Fritz Machlup argued that it did.* Joseph Stiglitz more recently has argued that development agencies such as the World Bank are filled with 'third rate economists from first rate institutions.'
When I began my professional career as a teacher and researcher in economics the two fields that I tried to contribute to were (1) comparative and development economics, and (2) the history and methodology of political economy. And whle I still consider these fields to be among the most intellectually rewarding in economics, anyone who pursues these fields will have to agree that the modal economist practicing comparative and development economics and/or history and methodology of political economy is radically different in personality and interest from the modal economist in more traditional fields such as IO or Public Economics.
To a considerable extent, with the collapse of communisn in 1989, the field of comparative and development economics moved in a more traditional direction. When that changed the population pool changed. Among comparativist now-a-days you are about a likely to find a true believing Marxist as you are to find one working in the field of monetary economics. Let alone more exotic economists that used to populate the Association of Comparative Economics such as Ghandian economics, or the "small is beautiful" movement.
The development of New Growth Theory cut against Machlup's quip, and the strange intellectual diversity that once dominated the field of comparative and development economics has for all intents and purposes disappeared.

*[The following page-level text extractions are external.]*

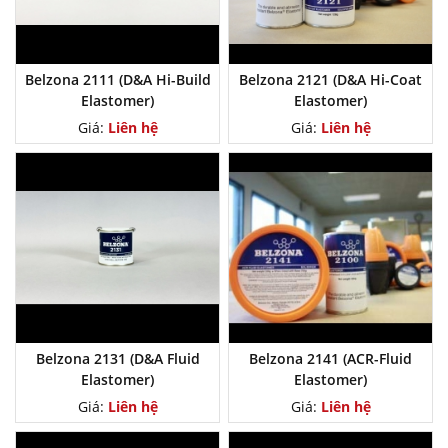
Belzona 2111 (D&A Hi-Build
Belzona 2121 (D&A Hi-Coat
Elastomer)
Elastomer)
Giá:
Liên hệ
Giá:
Liên hệ
Belzona 2131 (D&A Fluid
Belzona 2141 (ACR-Fluid
Elastomer)
Elastomer)
Giá:
Liên hệ
Giá:
Liên hệ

Is this a good thing or bad?
*Cited by Don Boudreaux in his review of David Warsh's Knowledge and the Wealth of Nations.
Pete: Maybe you can "get" this... one simple example at a time. So...

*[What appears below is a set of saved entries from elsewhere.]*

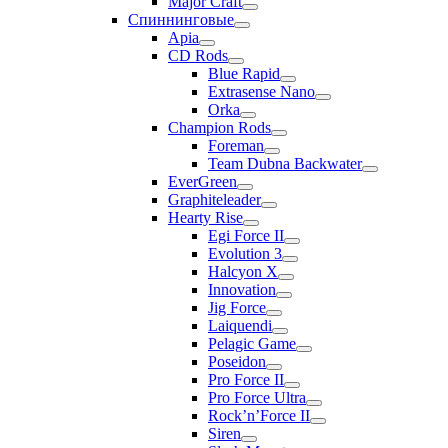
Major Craft
Спиннинговые
Apia
CD Rods
Blue Rapid
Extrasense Nano
Orka
Champion Rods
Foreman
Team Dubna Backwater
EverGreen
Graphiteleader
Hearty Rise
Egi Force II
Evolution 3
Halcyon X
Innovation
Jig Force
Laiquendi
Pelagic Game
Poseidon
Pro Force II
Pro Force Ultra
Rock’n’Force II
Siren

I recall Block's case championing the sexist boss and his relationship with his secretary (Defending the Undefendable). Let's say his analysis is consistent with the concept of a downward-sloping demand curve.

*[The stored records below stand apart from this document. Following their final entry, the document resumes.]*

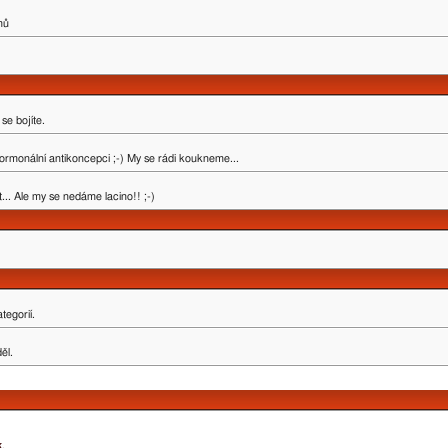
mů
se bojíte.
ormonální antikoncepci ;-) My se rádi koukneme...
.. Ale my se nedáme lacino!! ;-)
tegorií.
ěl.
k
.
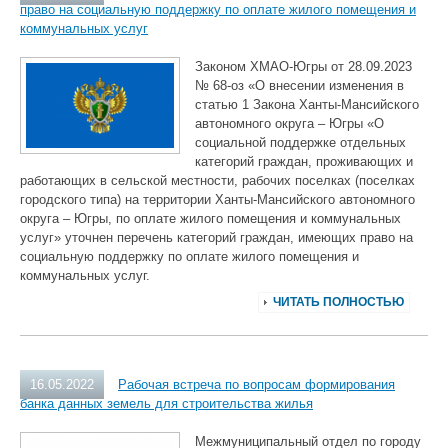
право на социальную поддержку по оплате жилого помещения и
коммунальных услуг
Законом ХМАО-Югры от 28.09.2023
№ 68-оз «О внесении изменения в
статью 1 Закона Ханты-Мансийского
автономного округа – Югры «О
социальной поддержке отдельных
категорий граждан, проживающих и
работающих в сельской местности, рабочих поселках (поселках
городского типа) на территории Ханты-Мансийского автономного
округа – Югры, по оплате жилого помещения и коммунальных
услуг» уточнен перечень категорий граждан, имеющих право на
социальную поддержку по оплате жилого помещения и
коммунальных услуг.
ЧИТАТЬ ПОЛНОСТЬЮ
16.05.2022
Рабочая встреча по вопросам формирования
банка данных земель для строительства жилья
Межмуниципальный отдел по городу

Can you imagine -- without much strain -- a criticism of the sexist boss situation that is *also* consistent with the concept of a downward-sloping demand curve? I bet you can.
So, in this example, what we perhaps have is a difference in orientation (and justification/criticism). The hard-nosed male economist applauding the sexist boss, versus the feminist economist criticizing the sexist boss, with neither economist denying the law of demand.
No?
Posted by: DPrychitko | May 16, 2008 at 09:33 AM
Oops, I must've clicked on the wrong entry.
As Roseanne Roseannadanna used to say: "Nevermind."
Posted by: DPrychitko | May 16, 2008 at 09:35 AM
Going back to Pete's original point: When I was in grad school it was widely believed (not by me, of course) that less-qualified students -- women, in particular -- tended to self-select into "softer" fields like labor economics, demography, and environmental economics while eschewing economic theory, monetary economics, econometrics, and the like. I remember one of my male classmates being teased for going into labor economics, a "chick field."